Cette banque a pour objectif avec la nomination le 31 mars 2023 de l’ancienne présidente du Brésil Dilma Rousseff un contrepoids financier à travers la contribution des banques centrales des BRICS, une partie des réserves de devises étrangères et l’émission d’emprunts sur le marché financier international.
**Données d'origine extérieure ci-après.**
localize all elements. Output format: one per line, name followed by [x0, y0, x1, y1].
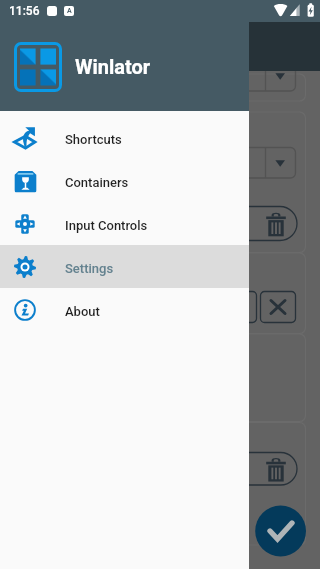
staticText: Winlator	[75, 55, 151, 78]
button[interactable]: About	[0, 288, 249, 331]
staticText: Shortcuts	[65, 132, 122, 147]
button[interactable]: Shortcuts	[0, 116, 249, 159]
staticText: Settings	[65, 261, 114, 276]
button[interactable]: Containers	[0, 159, 249, 202]
staticText: Containers	[65, 175, 129, 190]
button[interactable]: Input Controls	[0, 202, 249, 245]
button[interactable]: Settings	[0, 245, 249, 288]
staticText: 11:56	[9, 4, 40, 18]
staticText: Input Controls	[65, 218, 148, 233]
staticText: A	[67, 7, 72, 15]
staticText: About	[65, 304, 100, 319]
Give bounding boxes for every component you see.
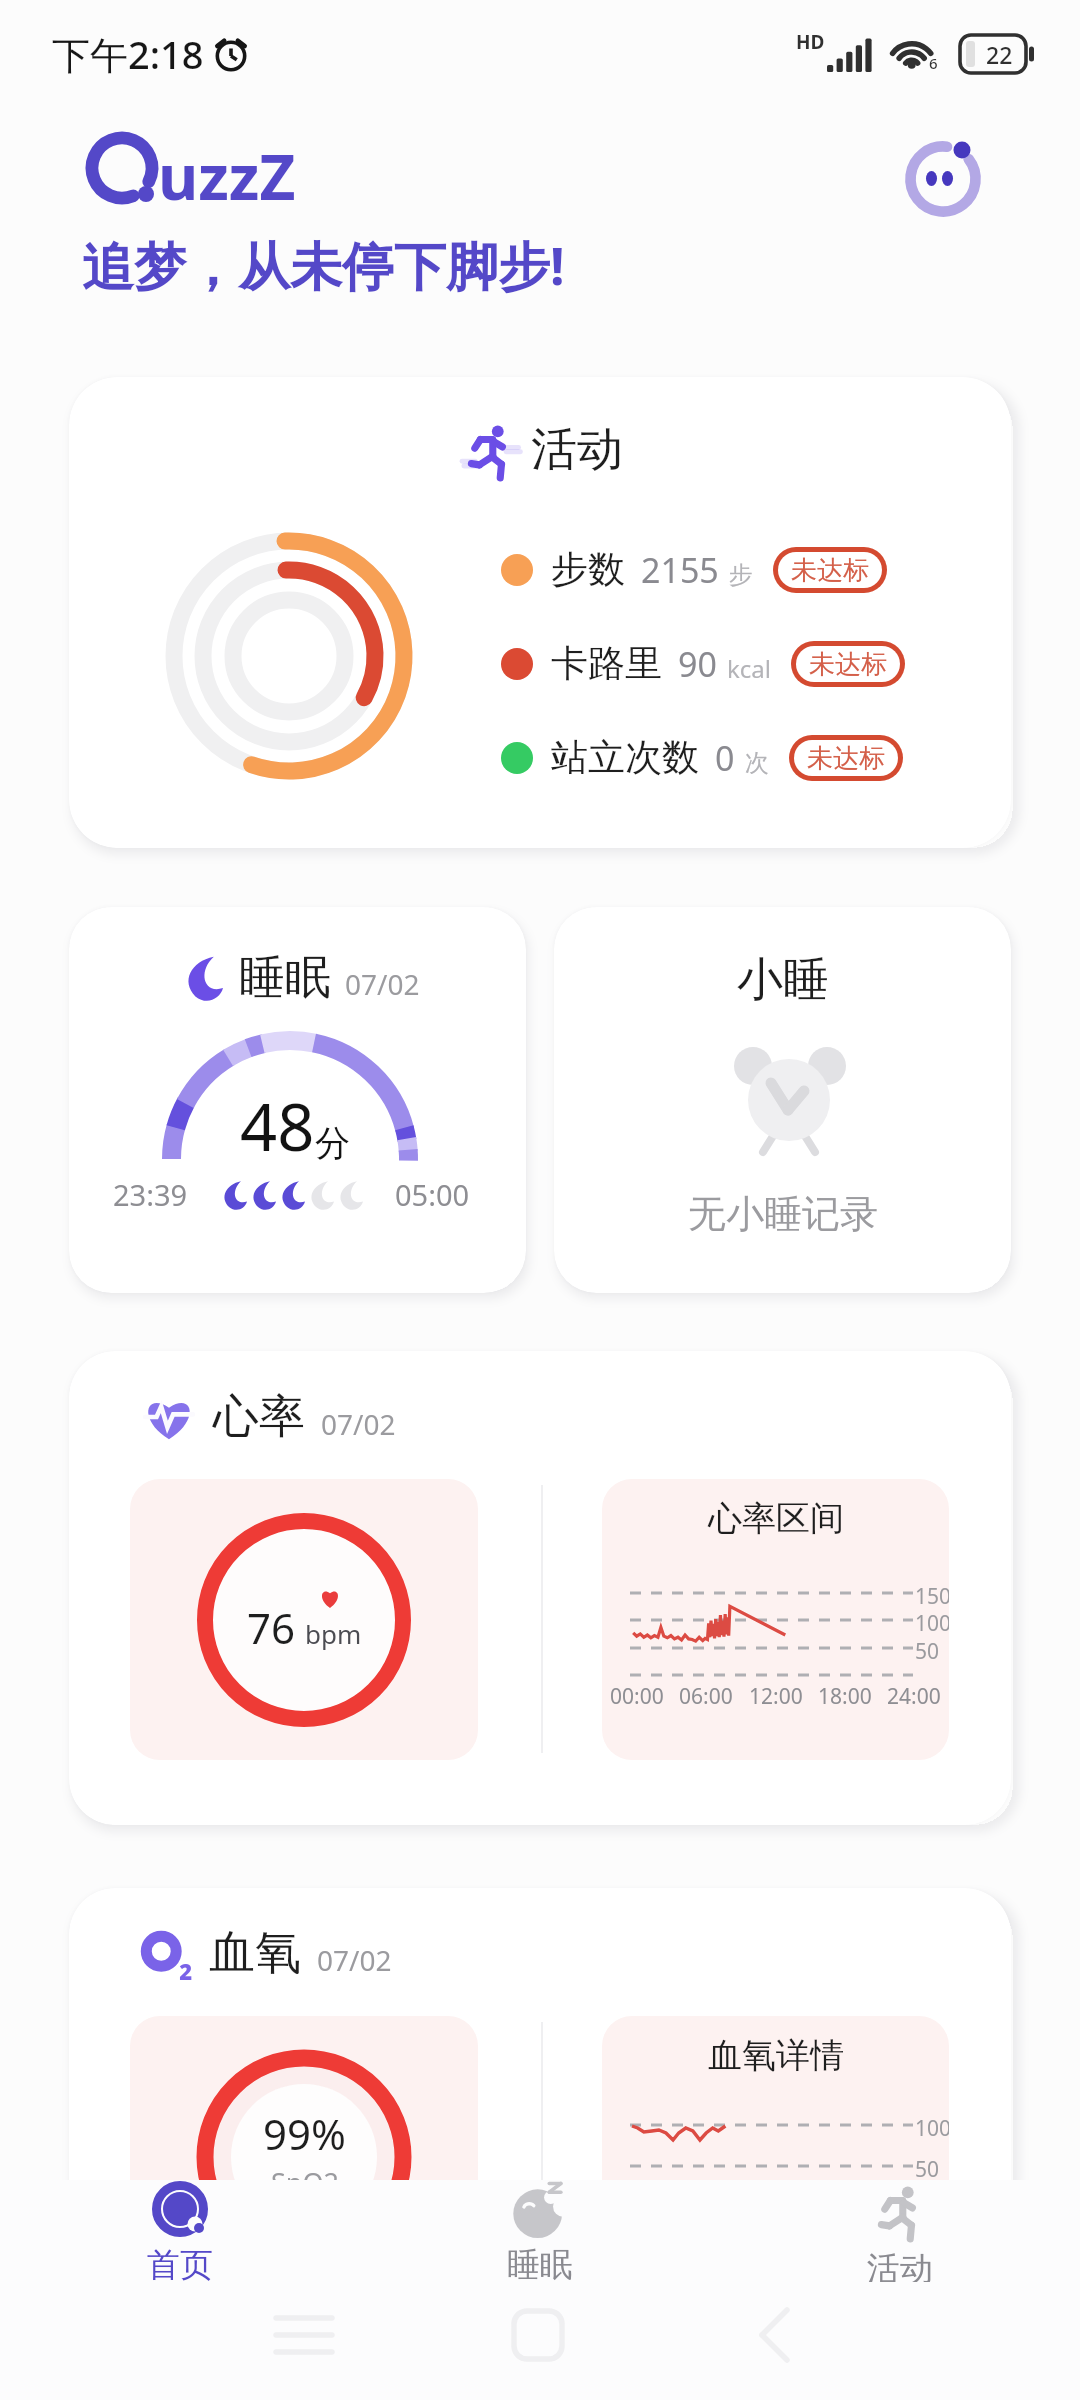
staticText: 活动 (867, 2248, 933, 2282)
staticText: 活动 (531, 421, 623, 479)
staticText: 18:00 (818, 1682, 872, 1711)
staticText: 分 (315, 1121, 350, 1165)
staticText: 100 (915, 2114, 949, 2143)
staticText: 睡眠 (507, 2244, 573, 2282)
button[interactable]: Profile menu (899, 135, 987, 223)
staticText: 2155 (641, 547, 719, 593)
staticText: 心率 (213, 1388, 305, 1446)
staticText: 07/02 (317, 1941, 392, 1979)
staticText: 血氧详情 (708, 2034, 844, 2077)
staticText: 0 (715, 735, 735, 781)
button[interactable]: 心率 (69, 1351, 1011, 1825)
staticText: 99% (263, 2105, 346, 2162)
staticText: 07/02 (345, 965, 420, 1003)
staticText: HD (796, 29, 825, 55)
staticText: 站立次数 (551, 734, 699, 781)
staticText: 150 (915, 1582, 949, 1611)
staticText: 00:00 (610, 1682, 664, 1711)
button[interactable]: Home (478, 2304, 598, 2366)
staticText: 06:00 (679, 1682, 733, 1711)
staticText: 76 (247, 1599, 296, 1656)
staticText: 90 (678, 641, 717, 687)
staticText: 睡眠 (239, 949, 331, 1007)
staticText: 下午2:18 (52, 28, 204, 80)
staticText: 心率区间 (708, 1497, 844, 1540)
button[interactable]: 活动 (720, 2180, 1080, 2282)
staticText: 48 (240, 1082, 315, 1171)
staticText: 血氧 (209, 1924, 301, 1982)
staticText: 07/02 (321, 1405, 396, 1443)
staticText: ₂ (179, 1937, 193, 1986)
button[interactable]: Recent apps (244, 2304, 364, 2366)
staticText: uzzZ (158, 134, 296, 218)
staticText: 24:00 (887, 1682, 941, 1711)
staticText: 卡路里 (551, 640, 662, 687)
staticText: bpm (305, 1616, 362, 1651)
button[interactable]: 首页 (0, 2180, 360, 2282)
staticText: 22 (986, 39, 1013, 70)
staticText: 次 (745, 748, 769, 778)
staticText: 05:00 (395, 1175, 470, 1214)
button[interactable]: 睡眠 (69, 907, 526, 1293)
staticText: kcal (727, 652, 771, 685)
button[interactable]: 睡眠 (360, 2180, 720, 2282)
staticText: 步 (729, 560, 753, 590)
staticText: 100 (915, 1609, 949, 1638)
staticText: 无小睡记录 (688, 1190, 878, 1238)
staticText: 50 (915, 2155, 940, 2184)
button[interactable]: 小睡 (554, 907, 1011, 1293)
staticText: 小睡 (737, 951, 829, 1009)
staticText: 12:00 (749, 1682, 803, 1711)
staticText: 50 (915, 1637, 940, 1666)
staticText: 23:39 (113, 1175, 188, 1214)
button[interactable]: 活动 (69, 377, 1011, 848)
staticText: 未达标 (809, 648, 887, 681)
staticText: 追梦，从未停下脚步! (82, 229, 565, 300)
staticText: 首页 (147, 2244, 213, 2282)
staticText: 未达标 (807, 742, 885, 775)
staticText: 6 (929, 53, 938, 73)
staticText: SpO2 (271, 2164, 339, 2201)
button[interactable]: ₂ (69, 1888, 1011, 2362)
staticText: 未达标 (791, 554, 869, 587)
staticText: 步数 (551, 546, 625, 593)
C’est sous l’impulsion des BRICS que le G20 a transformé le forum de stabilité financière en conseil de stabilité financière, les BRICS ayant soutenu le rapport sur les G-SIFI pour réduire les risques moraux des institutions financières systématiquement et globalement importants, les fonds de couverture, le shadow banking, les produits dérivés financiers des marchés offshore et les agences de notation ayant été ramenés pour la première fois sous la supervision.
Les avantages de la Nouvelle Banque de développement seraient : premièrement de mieux utiliser leurs devises étrangères afin de réduire le risque d’inflation et de rétrécissement de leur réserve de devises étrangères, et de mieux servir leurs économies réelles ; deuxièmement, les bénéfices que la banque de développement pourraient tirer de l’investissement dans les économies réelles et dépasseraient largement ceux que les banques centrales pourraient tirer de l’achat de bons du Trésor des pays développés. ; troisièmement, la Nouvelle Banque de développement ferait la promotion de l’usage des monnaies nationales des pays membres, ce qui pourrait promouvoir le commerce intérieur et l’investissement réciproque de ces pays, réduisant ainsi la dépendance au dollar.
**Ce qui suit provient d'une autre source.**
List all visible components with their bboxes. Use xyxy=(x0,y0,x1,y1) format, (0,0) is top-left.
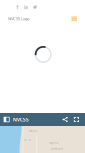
staticText: JEFFERSON xyxy=(51,147,63,150)
staticText: NVCSS Logo xyxy=(8,16,29,21)
button[interactable]: Facebook xyxy=(15,4,20,10)
button[interactable]: Twitter xyxy=(32,4,38,10)
button[interactable]: Fullscreen xyxy=(73,116,80,123)
button[interactable]: LinkedIn xyxy=(24,4,29,10)
button[interactable]: Layout xyxy=(3,116,10,123)
button[interactable]: NVCSS Logo xyxy=(8,16,29,21)
staticText: N 1st xyxy=(24,138,31,142)
staticText: Santa C xyxy=(29,129,38,132)
staticText: NVCSS xyxy=(13,116,29,123)
button[interactable]: Share xyxy=(62,116,68,123)
staticText: Laguna xyxy=(49,141,58,144)
button[interactable]: Menu xyxy=(71,16,78,22)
Cependant, il faut être réaliste. Bien qu’en baisse relative 78% dans les transactions mondiales, en 1980, , selon les données du London Foreign Exchange Committee sur le plus grand marché au monde, celui des monnaies, (7.500 milliards de dollars par jour), il n’y a pas le moindre signe de dédollarisation (perte de l’influence et du poids du billet vert), bien au contraire, en 2023, à Londres, première place mondiale sur les changes (38 % de l’activité mondiale), la part du dollar dans les volumes quotidiens s’est renforcée à plus de 45 % alors que celle de l’euro chutait de 19 % à 16,6 %. Pour 2024 , il est frappant note le FMI de constater que la baisse de la part du dollar au cours des deux dernières décennies n’a pas été contrebalancée par l’augmentation des parts des autres principales monnaies, que sont l’euro, le yen et la livre.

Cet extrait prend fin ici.